ROME – Pope Francis made a surprise visit to a parish on the northwestern edge of Rome on Thursday, after pulling the plug at the last minute on a trip to another parish on the side of town where the unfortunate pastor had announced the pope’s plans on Facebook two days earlier, thereby creating a security situation judged as untenable.
The visit was part of a “school of prayer” called for by Pope Francis in preparation for the jubilee year of 2025, and took place in an open-air courtyard in Rome’s Palmarola neighborhood since St. Bridget’s Parish, which hosted the pontiff, currently doesn’t have a church building and holds Mass in a garage.
One interesting footnote to the visit is the way in which it neatly captured the demography of Catholicism in today’s Italy: While the small crowd of parishioners was almost entirely white and ethnically Italian, the pastor and associate pastor at St. Bridget’s are Congolese and Cameroonian, respectively, both missionary priests who belong to the Spiritan Fathers, formally known as the Congregation of the Holy Spirit.
Father Guy Léandre Nakavoua-Londhet, from Congo Brazzaville, arrived in Italy in 2005. In a 2019 interview, he said that when first disembarked in Rome, he didn’t speak a single word of Italian.
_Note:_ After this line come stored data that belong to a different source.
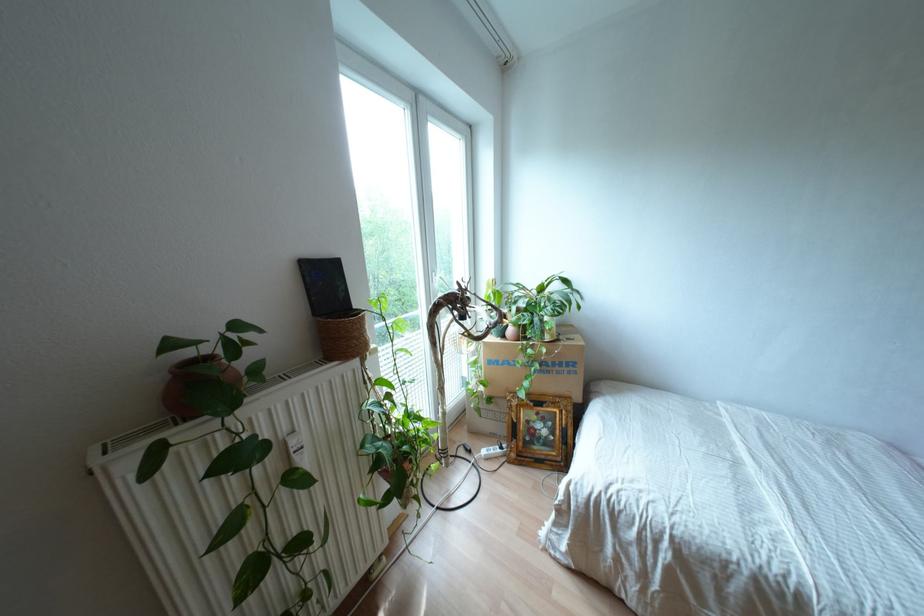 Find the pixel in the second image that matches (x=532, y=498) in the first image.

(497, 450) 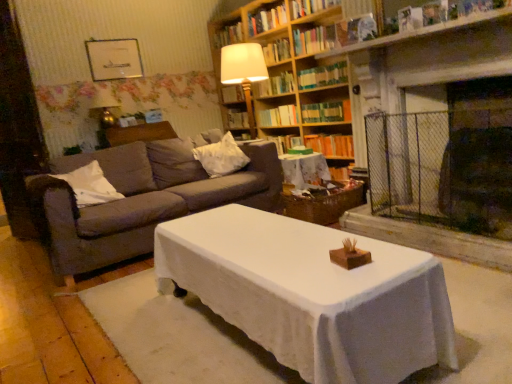 Question: Can you confirm if orange hardcover book at center, the 10th book when ordered from top to bottom, is taller than white soft pillow at left, acting as the first pillow starting from the left?

Choices:
 (A) yes
 (B) no

Answer: (B)

Question: From a real-world perspective, is orange hardcover book at center, the 10th book when ordered from top to bottom, positioned over white soft pillow at left, acting as the first pillow starting from the left, based on gravity?

Choices:
 (A) no
 (B) yes

Answer: (A)

Question: From a real-world perspective, does orange hardcover book at center, the 10th book when ordered from top to bottom, sit lower than white soft pillow at left, which ranks as the second pillow in right-to-left order?

Choices:
 (A) yes
 (B) no

Answer: (A)

Question: Is white soft pillow at left, acting as the first pillow starting from the left, surrounded by orange hardcover book at center, the 10th book when ordered from top to bottom?

Choices:
 (A) yes
 (B) no

Answer: (B)

Question: Does orange hardcover book at center, arranged as the first book when ordered from the bottom, appear on the left side of white soft pillow at left, positioned as the second pillow in back-to-front order?

Choices:
 (A) no
 (B) yes

Answer: (A)

Question: Can you confirm if orange hardcover book at center, arranged as the first book when ordered from the bottom, is smaller than white soft pillow at left, which ranks as the second pillow in right-to-left order?

Choices:
 (A) no
 (B) yes

Answer: (B)

Question: Is hardcover book at upper center, the 10th book positioned from the bottom, to the right of metallic silver picture frame at upper center from the viewer's perspective?

Choices:
 (A) no
 (B) yes

Answer: (B)

Question: Is hardcover book at upper center, the 10th book positioned from the bottom, further to camera compared to metallic silver picture frame at upper center?

Choices:
 (A) yes
 (B) no

Answer: (A)

Question: From a real-world perspective, is hardcover book at upper center, the 10th book positioned from the bottom, below metallic silver picture frame at upper center?

Choices:
 (A) yes
 (B) no

Answer: (B)

Question: Can you confirm if hardcover book at upper center, the 10th book positioned from the bottom, is bigger than metallic silver picture frame at upper center?

Choices:
 (A) no
 (B) yes

Answer: (B)

Question: Is hardcover book at upper center, the 1th book from the top, to the left of metallic silver picture frame at upper center from the viewer's perspective?

Choices:
 (A) yes
 (B) no

Answer: (B)

Question: Are hardcover book at upper center, the 1th book from the top, and metallic silver picture frame at upper center beside each other?

Choices:
 (A) no
 (B) yes

Answer: (A)

Question: Is white soft pillow at left, acting as the first pillow starting from the left, a part of hardcover book at center, positioned as the 4th book in bottom-to-top order?

Choices:
 (A) yes
 (B) no

Answer: (B)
When he was ordained, Nakavoua-Londhet explained, his community asked him to list his top choices for a missionary assignment, and he picked Gabon, Mexico and Réunion Island in the Indian Ocean. Instead they dispatched him to Italy, where he’s served as the pastor at St. Bridget’s ever since.
His associate pastor, Father Francis Tchantcho, is a 40-year-old from Douala in Cameroon who was ordained in 2017, and who’s served at St. Bridget for a year after an earlier missionary stint in Turin in northern Italy.
Nakavoua-Londhet and Tchantcho are representative of the changing face of the priesthood in Italy, which is increasingly dependent on foreign-born clergy.
Once upon a time, Italy was a great exporter of missionaries to the rest of the world. Today, however, according to data from the Italian bishops’ conference, for every one Italian priest serving abroad, there are five foreign-born priests with assignments in Italy.
In 2023, there were 1,476 foreign-born diocesan priests in Italy, 790 of whom were in pastoral work and 686 were students. Those numbers were buoyed by 1,336 religious order priests who also hold diocesan assignments, such as Nakavoua-Londhet and Tchantcho, which brought the total of foreign priests to 2,812, which is almost ten percent of all the Catholic priests in the country.
At the same time, in 2023 there were 282 Italian Donum Fidei priests serving in foreign countries.
Overall, the total number of priests in Italy has fallen by almost twenty percent from 1990, but the number of foreign-priests has soared by tenfold over the last thirty years, rising from a baseline of just 204 in 1990.
Of the 790 foreign-born diocesan priests in Italy in 2023, bishops’ conference data suggested that 407 were from Africa, 134 from Eastern Europe, 164 from Asia and 85 from the Americas, mostly Latin America.
Father Giuseppe Pizzoli, a bishops’ conference official who’s responsible for overseeing agreements between Italian dioceses and dioceses in other countries for priest assignments, said that in theory these agreements are limited to nine years and can’t be renewed, with the idea being that eventually the foreign-born priest will return to service in his home country.
That rule, however, sometimes is more honored in the breach than the observance, Pizzoli said.
“After nine years in Italy, some foreign priests have a hard time going back to their countries, and even the bishop in Italy doesn’t really want to see them go because, in the meantime, they’ve adapted well and acquired important roles and responsibilities,” he said.
Overall, Pizzoli said, 398 diocesan priests from other countries have become incardinated in Italian dioceses since the bishops’ conference started tracking the data.
The trend is not without controversy, given that in general, priest shortages tend to be more acute in the developing world than in the West. In Europe, for instance, there’s one priest for every 1,700 Catholics, but in Africa that ratio is 1 to 5,700, or roughly five times worse.
In some quarters, there’s concern that affluent local churches in the global north are exploiting poorer churches in the south, draining away clergy to fill perceived holes abroad when they’re actually more needed at home.
That was the gist, for instance, of a 2001 document from the Vatican’s then-Congregation for the Evangelization of Peoples, led at the time by Slovenian Cardinal Jozef Tomko, who objected to the growing trend of importing priests from the developing world into Italy.
“Many new dioceses could be created in mission territories with such a number of diocesan priests!” Tomko complained.